Cada palabra, cada idea, encierra un cálido y sencillo secreto, forma parte de la arquitectura necesaria para ver la vida con optimismo, la clave para que la botella medio vacía nos resulte siempre medio llena. "El optimismo es un valor moral, el primero que debemos cultivar", decía Ernest Shackleton, el explorador que sobrevivió a la más terrible expedición conocida en la Antártida. Serrallonga sabe que el optimismo germina en las llanuras de Tanzania, los bosques de Kenia, en el Serengeti, el Amboseli y el Rift, y ha logrado condensarlo en diez palabras, un diccionario mínimo. "Mi diccionario de bolsillo -escribe- no pretende educar ni dar clases de comportamiento a los aborígenes de la jungla de asfalto, pero sí es un diario personal de cómo he aprendido a afrontar mi vida en el hogar cada vez que he de abandonar las sabanas, desiertos, bosques, montañas y pueblos de África para sumergirme, de nuevo, en las calles, academias, empresas y ciudades de nuestra presuntuosa civilización". La penúltima palabra es una invitación al viaje, Safari, y la última, una despedida confiada (Tutaonana, hasta la vista). Antes destaca Siombaya (no va mal). "Ante la expresión ‘abari gani'' (¿cómo estás?) -relata Serrallonga- jamás he escuchado un solo ‘mbaya sana'' (muy mal). La respuesta siempre es ‘nzuri sana'' (muy bien) o, en el peor de los casos, ‘siombaya'' (no va mal)".

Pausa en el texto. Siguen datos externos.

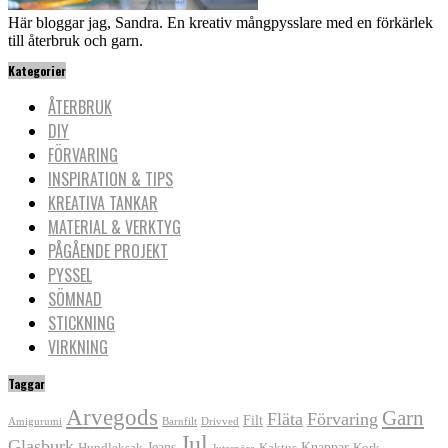
Här bloggar jag, Sandra. En kreativ mångpysslare med en förkärlek
till återbruk och garn.
Kategorier
ÅTERBRUK
DIY
FÖRVARING
INSPIRATION & TIPS
KREATIVA TANKAR
MATERIAL & VERKTYG
PÅGÅENDE PROJEKT
PYSSEL
SÖMNAD
STICKNING
VIRKNING
Taggar
Arvegods
Garn
Fläta
Förvaring
Filt
Amigurumi
Barnfilt
Drivved
Jul
Glasburk
Jeans
Knappar
Hundleksak
Kaktus
Kork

Son diez palabras que encierran diez lecciones, diez enciclopedias, y que explican por qué en África no hay tiempo para ponerse enfermo ni para deprimirse: "Hay trabajo por hacer y sensaciones por vivir". Diez palabras que forman un libro precioso, con el que el arqueólogo Serrallonga nos descubre tesoros extraídos de la sabiduría más antigua del continente. Diez palabras, enamoradas, que guardan los secretos de África, la cuna del hombre, el hogar de la vida.